_What the task requires_
When the line with "precedeva. Ero in" appears below, start repeating lines exactly, and keep going through the line with "inaspettata. Gli chiesi"; add nothing outside that span.

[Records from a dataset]
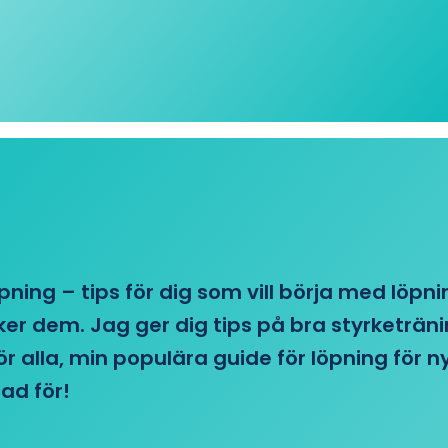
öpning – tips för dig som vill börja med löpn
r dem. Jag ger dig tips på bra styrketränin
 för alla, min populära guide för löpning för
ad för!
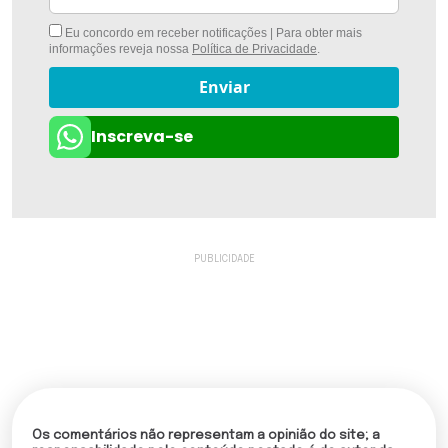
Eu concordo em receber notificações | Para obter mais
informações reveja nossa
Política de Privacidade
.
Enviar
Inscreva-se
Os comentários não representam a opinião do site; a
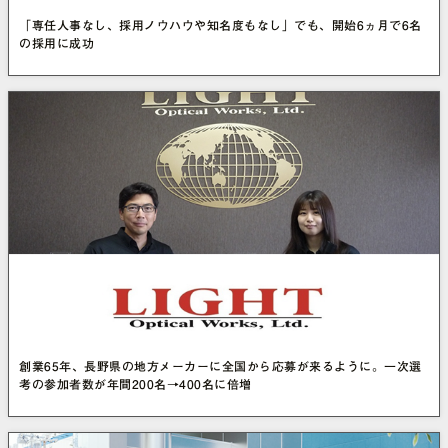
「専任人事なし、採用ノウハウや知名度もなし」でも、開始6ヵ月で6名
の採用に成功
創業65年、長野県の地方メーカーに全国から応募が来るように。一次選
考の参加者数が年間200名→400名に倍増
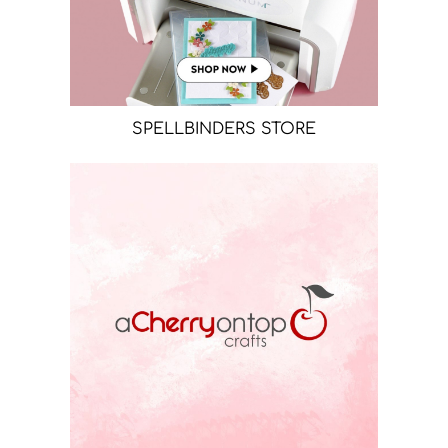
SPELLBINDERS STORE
---
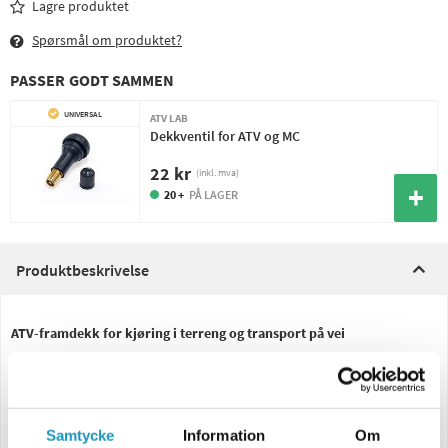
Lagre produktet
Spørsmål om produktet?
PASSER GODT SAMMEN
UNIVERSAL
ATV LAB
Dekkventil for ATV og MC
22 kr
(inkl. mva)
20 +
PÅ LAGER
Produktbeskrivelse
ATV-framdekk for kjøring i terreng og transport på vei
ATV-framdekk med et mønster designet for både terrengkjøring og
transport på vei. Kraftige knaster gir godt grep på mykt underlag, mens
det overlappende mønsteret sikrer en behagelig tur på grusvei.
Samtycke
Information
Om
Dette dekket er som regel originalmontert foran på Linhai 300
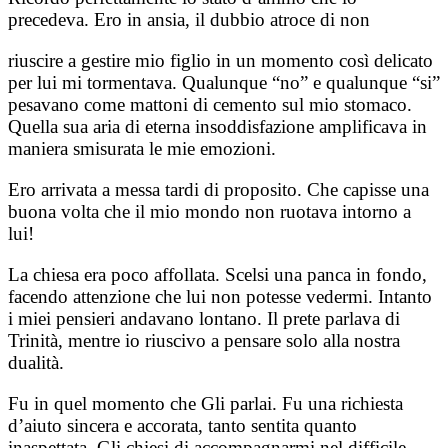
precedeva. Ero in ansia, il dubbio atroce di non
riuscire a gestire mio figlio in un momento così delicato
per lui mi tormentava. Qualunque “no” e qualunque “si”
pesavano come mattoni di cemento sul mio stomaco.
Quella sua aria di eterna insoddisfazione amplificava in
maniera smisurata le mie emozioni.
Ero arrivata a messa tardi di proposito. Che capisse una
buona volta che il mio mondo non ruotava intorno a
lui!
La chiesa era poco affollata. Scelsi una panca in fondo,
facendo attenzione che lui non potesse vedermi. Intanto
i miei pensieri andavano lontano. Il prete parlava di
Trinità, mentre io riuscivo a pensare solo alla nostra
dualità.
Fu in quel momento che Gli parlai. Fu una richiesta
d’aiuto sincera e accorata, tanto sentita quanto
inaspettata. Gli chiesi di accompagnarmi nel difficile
* * *
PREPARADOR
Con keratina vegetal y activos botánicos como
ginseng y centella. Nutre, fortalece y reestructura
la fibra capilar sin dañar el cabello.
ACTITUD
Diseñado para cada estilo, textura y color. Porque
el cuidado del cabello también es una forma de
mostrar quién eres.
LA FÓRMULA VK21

_The completed task_
precedeva. Ero in ansia, il dubbio atroce di non
riuscire a gestire mio figlio in un momento così delicato
per lui mi tormentava. Qualunque “no” e qualunque “si”
pesavano come mattoni di cemento sul mio stomaco.
Quella sua aria di eterna insoddisfazione amplificava in
maniera smisurata le mie emozioni.
Ero arrivata a messa tardi di proposito. Che capisse una
buona volta che il mio mondo non ruotava intorno a
lui!
La chiesa era poco affollata. Scelsi una panca in fondo,
facendo attenzione che lui non potesse vedermi. Intanto
i miei pensieri andavano lontano. Il prete parlava di
Trinità, mentre io riuscivo a pensare solo alla nostra
dualità.
Fu in quel momento che Gli parlai. Fu una richiesta
d’aiuto sincera e accorata, tanto sentita quanto
inaspettata. Gli chiesi di accompagnarmi nel difficile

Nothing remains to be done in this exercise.